Stored data entries:
◇ ◇ ◇ ◇

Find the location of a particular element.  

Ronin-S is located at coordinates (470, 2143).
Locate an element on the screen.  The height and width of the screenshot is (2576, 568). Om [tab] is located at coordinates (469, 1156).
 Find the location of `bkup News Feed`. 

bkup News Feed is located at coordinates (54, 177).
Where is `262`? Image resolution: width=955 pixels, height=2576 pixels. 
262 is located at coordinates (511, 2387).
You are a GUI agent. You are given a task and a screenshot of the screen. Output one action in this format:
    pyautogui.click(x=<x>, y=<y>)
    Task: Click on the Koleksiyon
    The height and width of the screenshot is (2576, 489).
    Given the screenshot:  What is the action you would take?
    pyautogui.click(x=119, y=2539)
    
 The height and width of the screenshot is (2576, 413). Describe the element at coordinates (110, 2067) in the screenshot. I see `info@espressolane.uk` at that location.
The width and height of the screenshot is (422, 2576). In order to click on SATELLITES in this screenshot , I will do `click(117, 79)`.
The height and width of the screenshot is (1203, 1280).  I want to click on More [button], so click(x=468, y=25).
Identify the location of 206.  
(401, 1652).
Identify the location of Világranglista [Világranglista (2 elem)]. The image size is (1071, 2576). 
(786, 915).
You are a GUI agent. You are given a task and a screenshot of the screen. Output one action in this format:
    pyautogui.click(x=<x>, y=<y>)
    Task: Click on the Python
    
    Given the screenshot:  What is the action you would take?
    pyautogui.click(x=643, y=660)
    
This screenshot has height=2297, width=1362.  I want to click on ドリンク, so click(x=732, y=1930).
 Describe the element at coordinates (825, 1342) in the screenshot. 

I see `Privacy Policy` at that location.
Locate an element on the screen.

◇ ◇ ◇ ◇

_Task to carry out:_ From the data above, extract every line in its exact form.

_Response for this exercise:_
Find the location of a particular element.  

Ronin-S is located at coordinates (470, 2143).
Locate an element on the screen.  The height and width of the screenshot is (2576, 568). Om [tab] is located at coordinates (469, 1156).
 Find the location of `bkup News Feed`. 

bkup News Feed is located at coordinates (54, 177).
Where is `262`? Image resolution: width=955 pixels, height=2576 pixels. 
262 is located at coordinates (511, 2387).
You are a GUI agent. You are given a task and a screenshot of the screen. Output one action in this format:
    pyautogui.click(x=<x>, y=<y>)
    Task: Click on the Koleksiyon
    The height and width of the screenshot is (2576, 489).
    Given the screenshot:  What is the action you would take?
    pyautogui.click(x=119, y=2539)
    
 The height and width of the screenshot is (2576, 413). Describe the element at coordinates (110, 2067) in the screenshot. I see `info@espressolane.uk` at that location.
The width and height of the screenshot is (422, 2576). In order to click on SATELLITES in this screenshot , I will do `click(117, 79)`.
The height and width of the screenshot is (1203, 1280).  I want to click on More [button], so click(x=468, y=25).
Identify the location of 206.  
(401, 1652).
Identify the location of Világranglista [Világranglista (2 elem)]. The image size is (1071, 2576). 
(786, 915).
You are a GUI agent. You are given a task and a screenshot of the screen. Output one action in this format:
    pyautogui.click(x=<x>, y=<y>)
    Task: Click on the Python
    
    Given the screenshot:  What is the action you would take?
    pyautogui.click(x=643, y=660)
    
This screenshot has height=2297, width=1362.  I want to click on ドリンク, so click(x=732, y=1930).
 Describe the element at coordinates (825, 1342) in the screenshot. 

I see `Privacy Policy` at that location.
Locate an element on the screen.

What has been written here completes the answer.